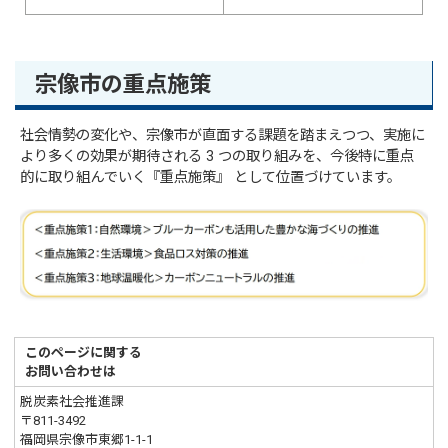
宗像市の重点施策
社会情勢の変化や、宗像市が直面する課題を踏まえつつ、実施に
より多くの効果が期待される 3 つの取り組みを、今後特に重点
的に取り組んでいく『重点施策』 として位置づけています。
このページに関する
お問い合わせは
脱炭素社会推進課
〒811-3492
福岡県宗像市東郷1-1-1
◇ ◇ ◇ ◇
## Exercise
Across the whole listing, reproduce each line verbatim and exclude every picture.

## Answer below
宗像市の重点施策
社会情勢の変化や、宗像市が直面する課題を踏まえつつ、実施に
より多くの効果が期待される 3 つの取り組みを、今後特に重点
的に取り組んでいく『重点施策』 として位置づけています。
このページに関する
お問い合わせは
脱炭素社会推進課
〒811-3492
福岡県宗像市東郷1-1-1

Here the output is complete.